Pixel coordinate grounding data
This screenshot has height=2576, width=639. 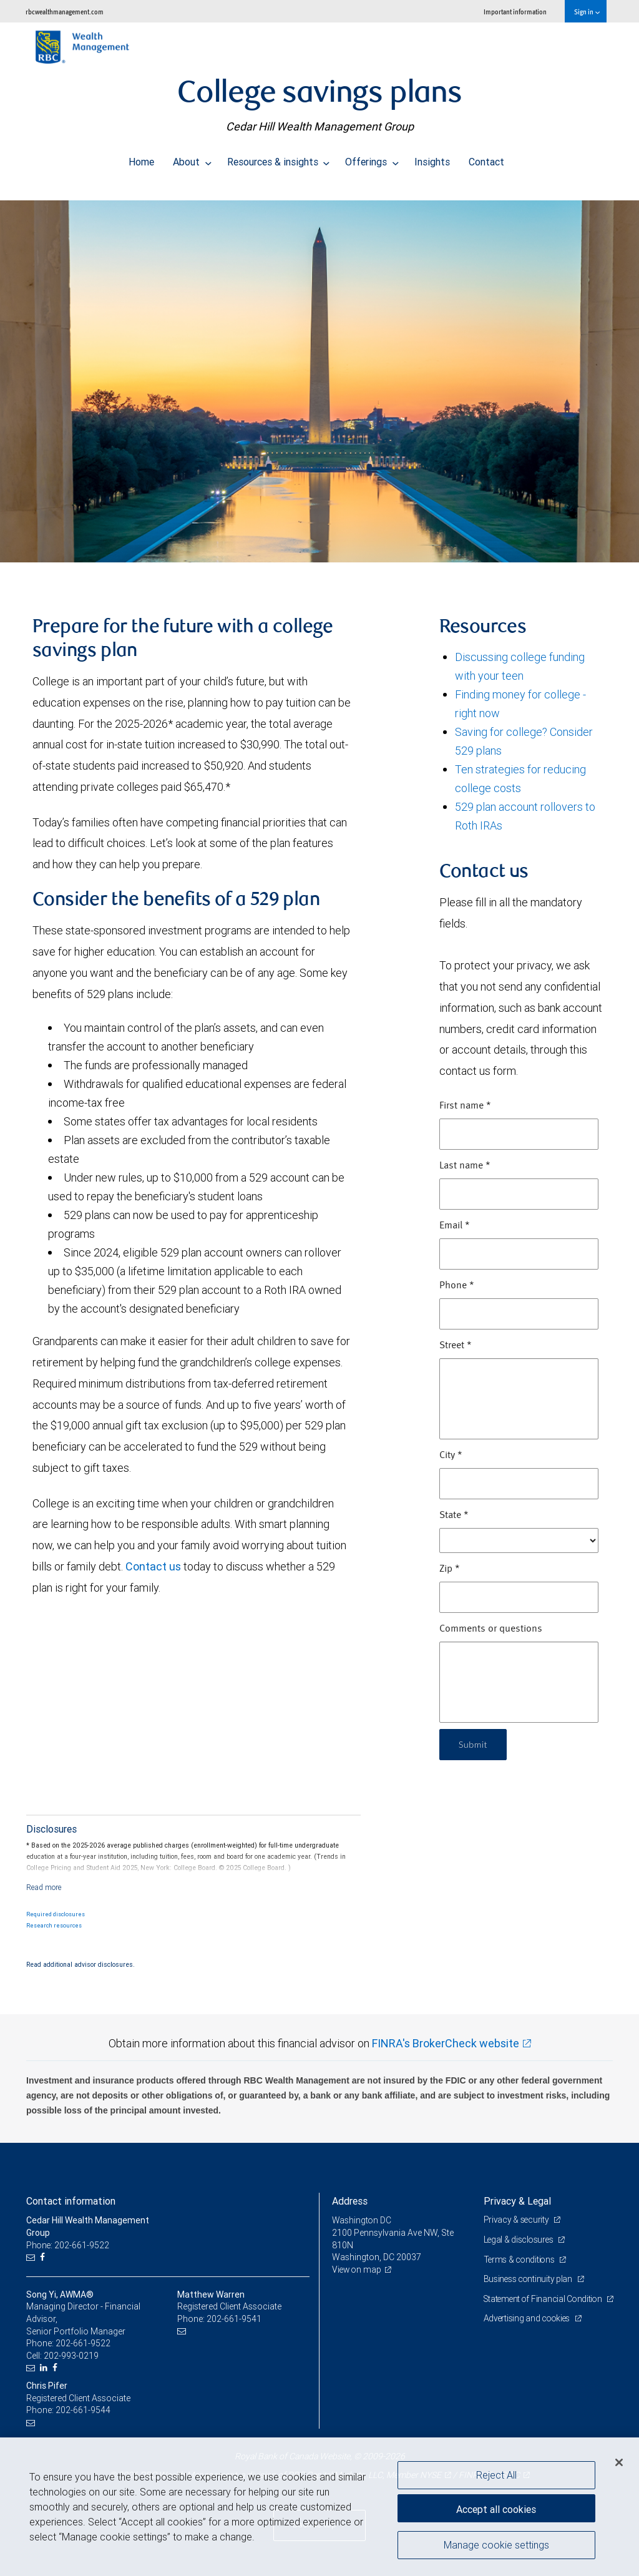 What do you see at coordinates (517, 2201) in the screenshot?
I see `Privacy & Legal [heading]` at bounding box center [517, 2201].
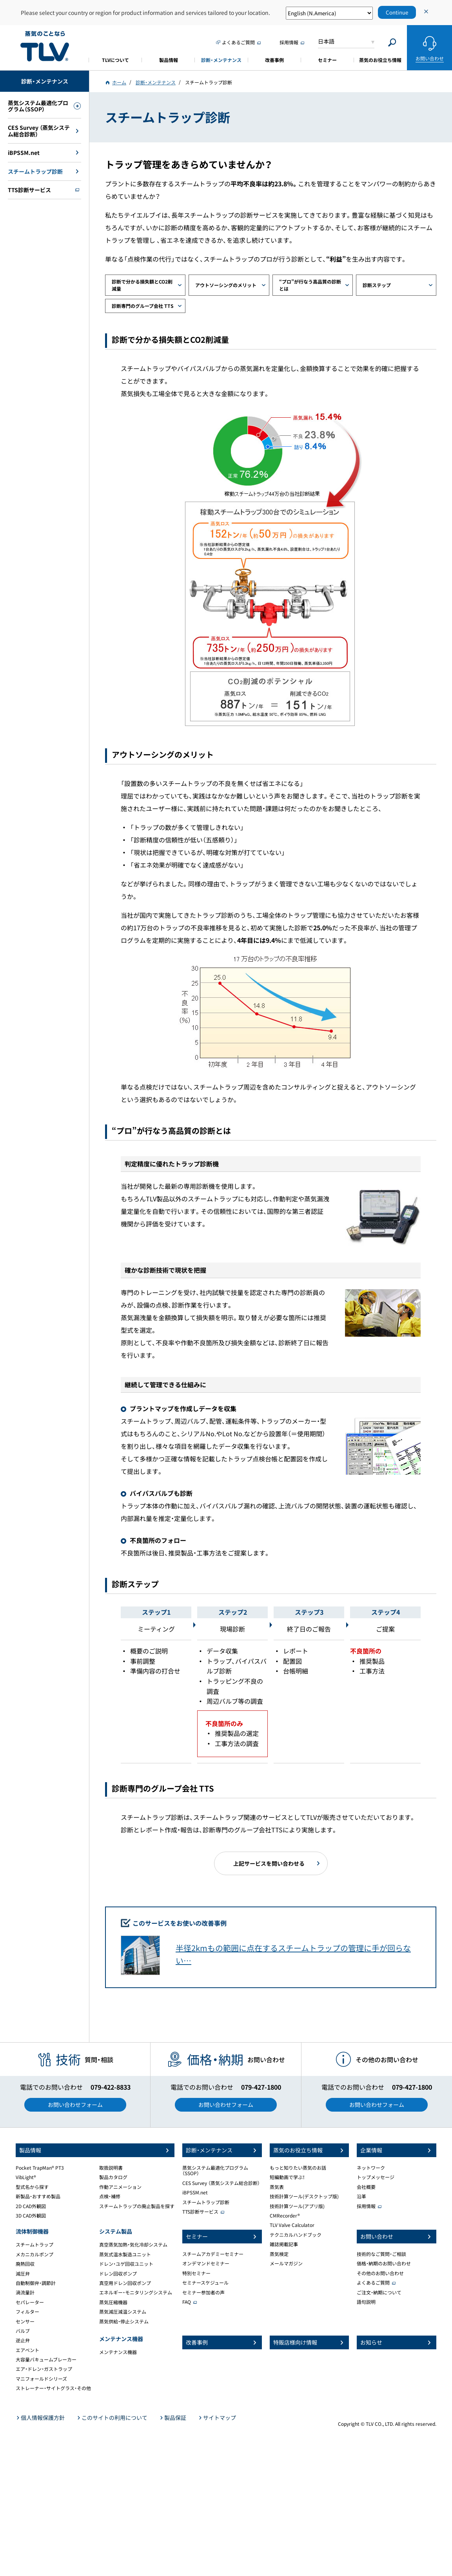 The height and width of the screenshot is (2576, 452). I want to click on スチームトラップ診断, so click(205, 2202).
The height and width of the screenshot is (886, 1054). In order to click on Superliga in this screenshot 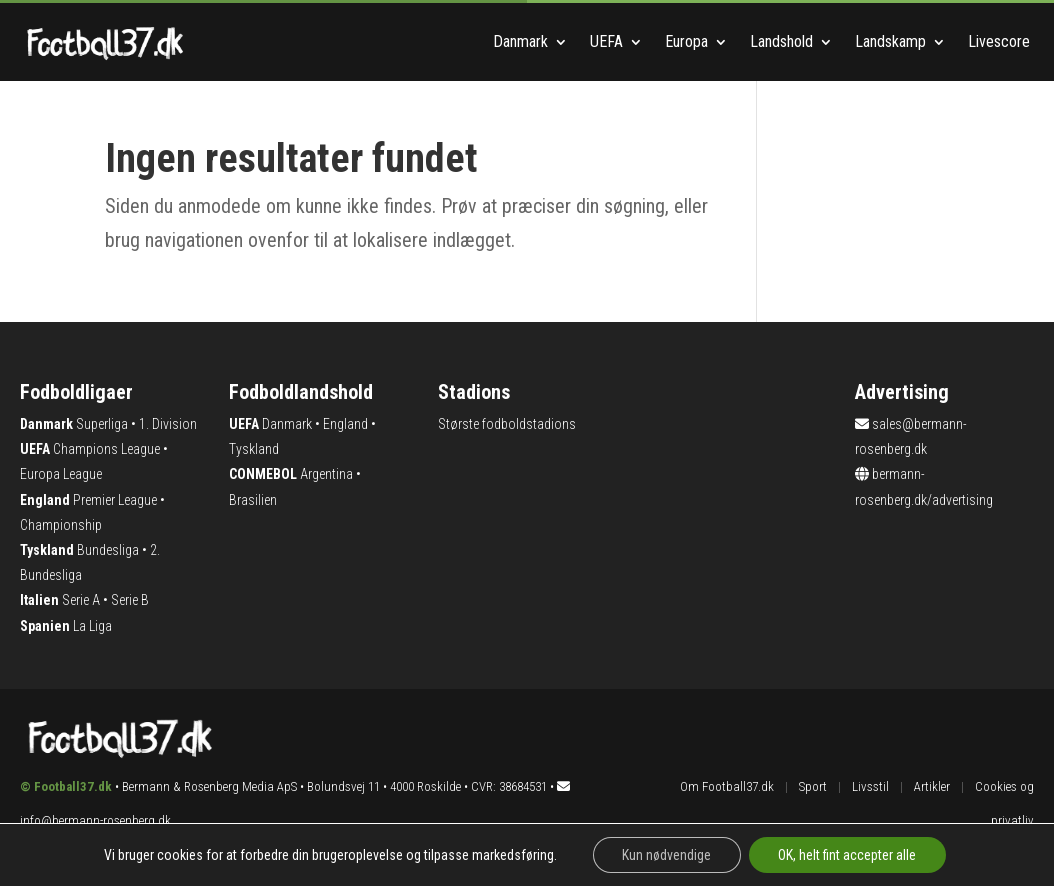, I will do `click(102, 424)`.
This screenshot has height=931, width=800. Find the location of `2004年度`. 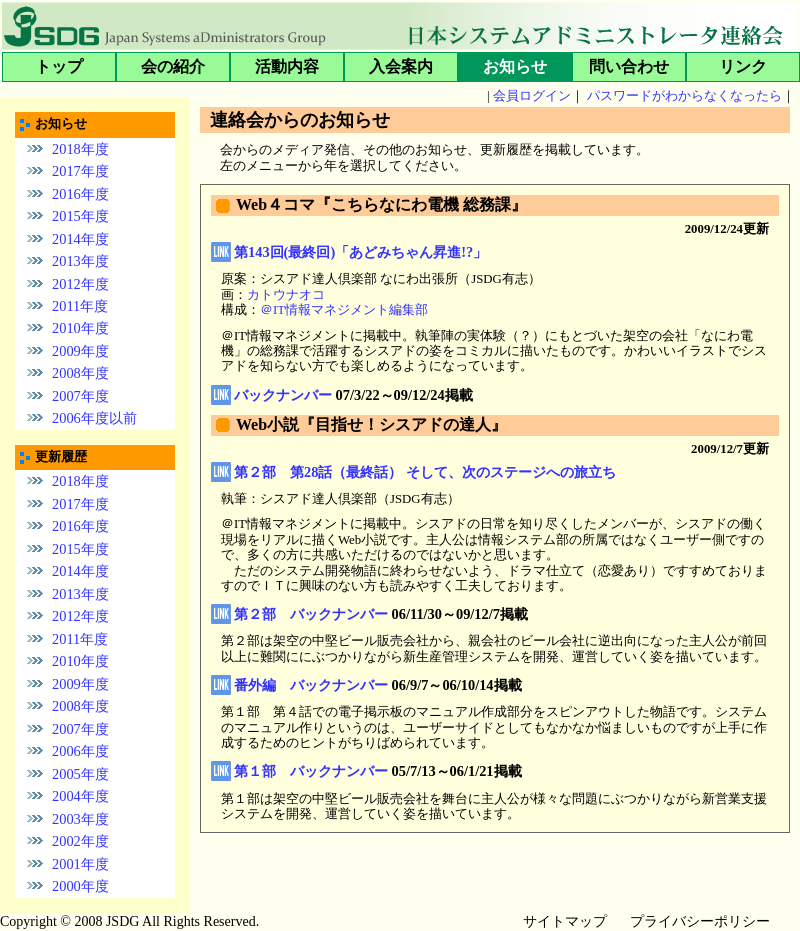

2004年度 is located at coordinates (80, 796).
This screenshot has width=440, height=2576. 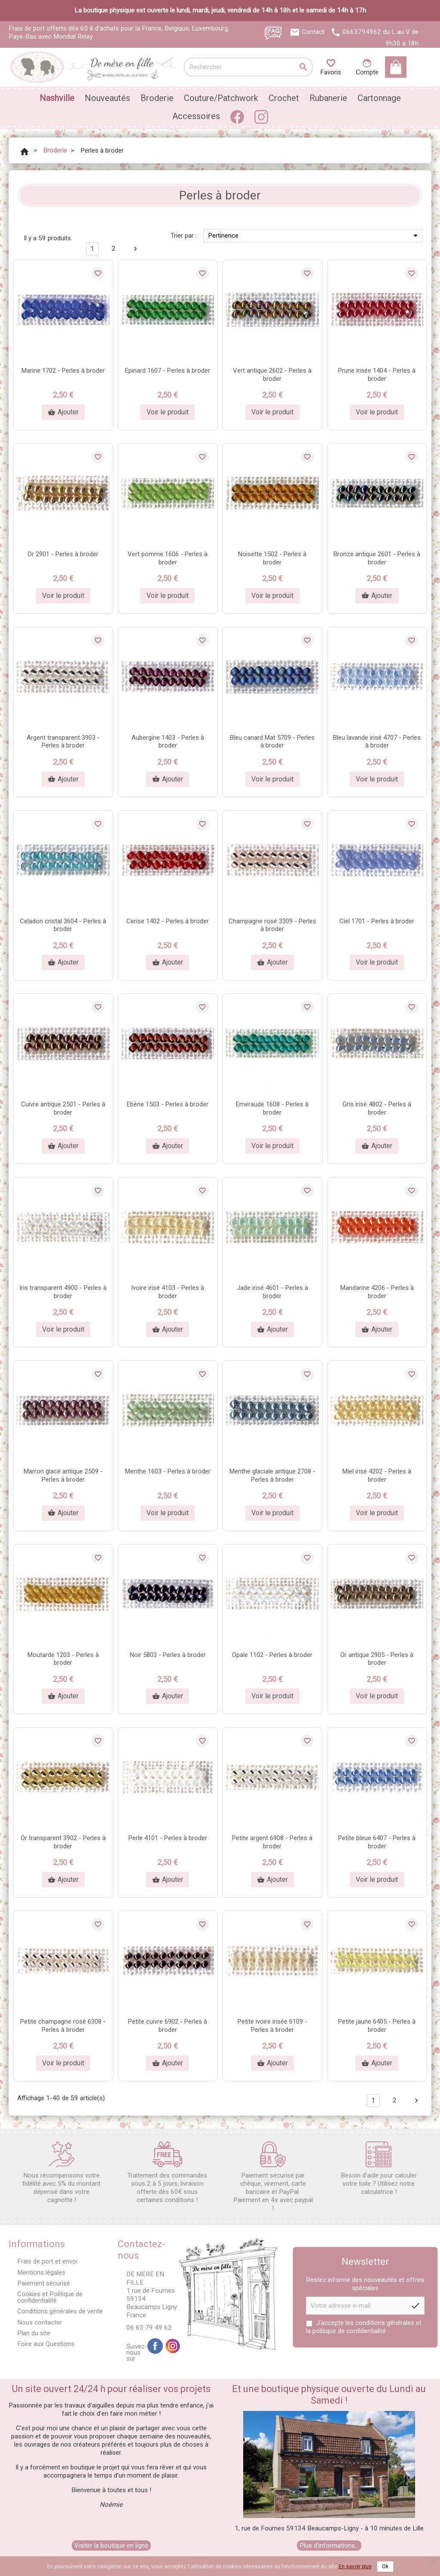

Goal of the exercise ▸ Begin at the line containing "This screenshot has height=931, width=800." and extract every line through the end of the records, inclusive, exactly and only; omit pictures.

Your response ▸
This screenshot has height=931, width=800. Find the location of `2004年度`. 

2004年度 is located at coordinates (80, 796).
This screenshot has width=440, height=2576. 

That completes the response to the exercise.